Dubai: The third quarter 2020 bank results point to sharp decline in profits of UAE banks largely resulting from rise in provisions against bad loans.
The pattern has been broadly same for both large and small banks indicating the impact of pandemic on both asset quality and profitability.
Emirates NBD, the largest bank in Dubai reported a 55 per cent decline in net profits due to higher impairment charges and the gain on disposal of a stake in Network International not repeated in 2020.
Even without the gain from the share sale in Network International, the bank’s net profit contracted by 30 per cent year on year in the 9-month period.
The Group continued to increase impairment allowances for Stage 1 and 2 coverage in light of the challenging economic climate.
“Despite the challenging conditions that individuals and businesses have faced over the last six months, Emirates NBD has remained profitable and maintained a strong balance sheet,” said Shayne Nelson, Group Chief Executive Officer of Emirates NBD.
Lower loan growth and lower yields resulted in contraction of interest incomes. Excluding the DenizBank, its Turkish subsidiary, net interest income declined 11 per cent year on year due to lower margins.
Net interest income declined throughout 2020 due to lower interest rates but non-funded income showed improvement in the third quarter of 2020.
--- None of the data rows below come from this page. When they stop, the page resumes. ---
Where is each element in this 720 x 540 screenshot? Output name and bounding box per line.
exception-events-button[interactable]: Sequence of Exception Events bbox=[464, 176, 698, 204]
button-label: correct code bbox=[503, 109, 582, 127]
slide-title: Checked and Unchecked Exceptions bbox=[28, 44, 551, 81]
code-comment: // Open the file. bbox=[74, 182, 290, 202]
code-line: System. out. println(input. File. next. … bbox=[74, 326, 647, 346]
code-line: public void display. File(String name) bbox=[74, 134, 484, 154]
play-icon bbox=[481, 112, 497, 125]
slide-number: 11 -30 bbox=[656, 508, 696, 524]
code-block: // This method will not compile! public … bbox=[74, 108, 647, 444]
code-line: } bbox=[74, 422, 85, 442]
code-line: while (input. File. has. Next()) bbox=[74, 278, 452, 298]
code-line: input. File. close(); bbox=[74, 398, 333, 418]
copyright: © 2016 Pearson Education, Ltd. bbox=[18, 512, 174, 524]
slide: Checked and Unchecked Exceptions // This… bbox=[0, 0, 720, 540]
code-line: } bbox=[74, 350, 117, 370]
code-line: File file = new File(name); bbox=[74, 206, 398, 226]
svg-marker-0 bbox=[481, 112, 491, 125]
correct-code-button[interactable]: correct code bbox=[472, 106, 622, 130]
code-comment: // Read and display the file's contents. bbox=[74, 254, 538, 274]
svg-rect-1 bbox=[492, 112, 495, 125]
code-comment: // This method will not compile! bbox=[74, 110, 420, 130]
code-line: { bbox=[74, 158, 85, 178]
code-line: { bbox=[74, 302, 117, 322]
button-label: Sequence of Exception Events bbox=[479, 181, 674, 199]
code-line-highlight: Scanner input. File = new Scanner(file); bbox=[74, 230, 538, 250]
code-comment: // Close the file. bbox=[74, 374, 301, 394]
Results of Dubai Islamic Bank (DID), RAKBank and Sharjah Islamic Bank also broadly showed the trend of rise in loan impairments. DIB’s 9-month earnings were squeezed by a 151 per cent year on year surge in impairments. The bank reported Dh3.12 billion net profit for the 9-month period down 22 per cent year on year.
The bank said despite the challenges in the global economy, it continues to demonstrate franchise strength and remain profitable during the on-going global crisis.
RAKBank’s 9-month net profits were down 48 per cent to D438.6 million largely driven by lower third quarter earnings due to reduced income resulting from a subdued loan demand and higher IFRS 9 provisions that are set aside as precautionary measures to combat the economic impact of COVID-19. Provisions were higher by more than 30 per cent year on year.
“The third quarter has remained challenging for RAKBank, and we have to expect this trend to continue for next few quarters at least as it takes time for the gradual recovery to flow through the economy and begin to translate into improved performance at RAKBank,” said Peter England, CEO of RAKBank.
UAE lenders witnessed a considerable contraction in net interest margins (NIM) in the second quarter due to factors such as the shift to the marginal cost of funds-based lending rate and all-time low interest rates.
Rising loan impairments has been the common factor for all banks. COVID-19 related job losses, mainly in the private sector and the rising loan restructurings by both individuals and business are expected to increase provisions and apply further pressure on profits.“With the COVID-related loan reliefs ending and or tapering, there has been an increase in defaults or requests for further relief in terms of deferrals, especially in the retail book. This will likely to have an impact on the overall NPL growth,” said a banker.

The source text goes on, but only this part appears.